Dr Barry explained, “The famous scene in the film Roman Holiday, where Gregory Peck gets Audrey Hepburn to put her hand in the ‘Bocca’ because he knows she is hiding the truth about her identity, sums up at least five centuries of tradition in a minute and a half: what is first recorded as a chastity or fidelity test in 1450 had become a general lie detector by 1800.
“Today, droves of expectant tourists still line up to try their hands at it. But it is an enduring irony that the myth continues to prosper, because while the ‘Bocca’ condemns the lies of others, it refuses to disclose its own secret.
“Despite its worldwide fame, we know next to nothing about the original meaning of the ‘Mouth of Truth’. For three centuries, archaeologists have attempted to identify the face on this marble disk as Jupiter, Mercury, the Nile and even a totem of a man-eating lion from Asia Minor, but without ever reaching any consensus.”

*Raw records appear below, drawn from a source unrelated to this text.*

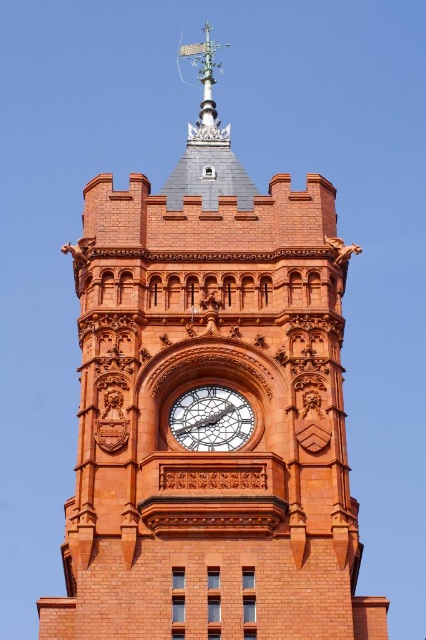 Question: Which object is farther from the camera taking this photo?

Choices:
 (A) polished brass clock at center
 (B) silver metallic weathervane at upper center

Answer: (B)

Question: Does silver metallic weathervane at upper center have a larger size compared to polished brass clock at center?

Choices:
 (A) yes
 (B) no

Answer: (A)

Question: Does silver metallic weathervane at upper center have a greater width compared to polished brass clock at center?

Choices:
 (A) no
 (B) yes

Answer: (B)

Question: Does silver metallic weathervane at upper center lie in front of polished brass clock at center?

Choices:
 (A) yes
 (B) no

Answer: (B) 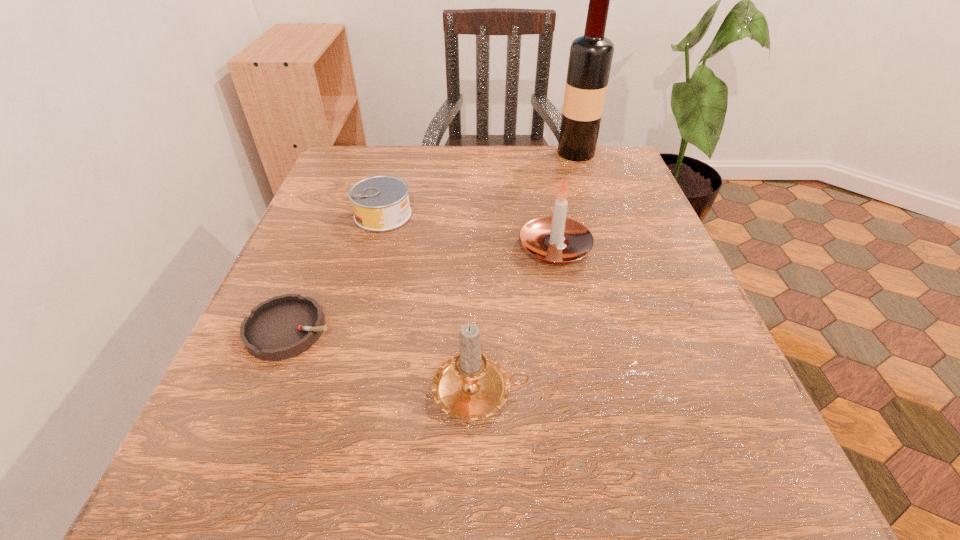 You are a GUI agent. You are given a task and a screenshot of the screen. Output one action in this format:
    pyautogui.click(x=<x>, y=<y>)
    Task: Click on the blank space at the left edge of the desktop
    This screenshot has width=960, height=540.
    Given the screenshot: What is the action you would take?
    pyautogui.click(x=335, y=254)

As a half-Italian youngster growing up in Britain, Fabio travelled regularly to Italy with his family, and became engrossed in Roman art and architecture. Once he was an adult, he trained as an architect before eventually moving into academia to pursue his interests in the architecture and arts of Rome over many centuries.
Remarkably, although Dr Barry had seen the “Bocca della Verità” countless times, it was only after looking at a postcard sent by his late mother from Rome that the true identity of the famous face dawned on him. He explained, “I was working in the National Gallery in Washington DC, and I had the postcard pinned over my desk. From time to time I would glance at it when I got bored with whatever I was writing.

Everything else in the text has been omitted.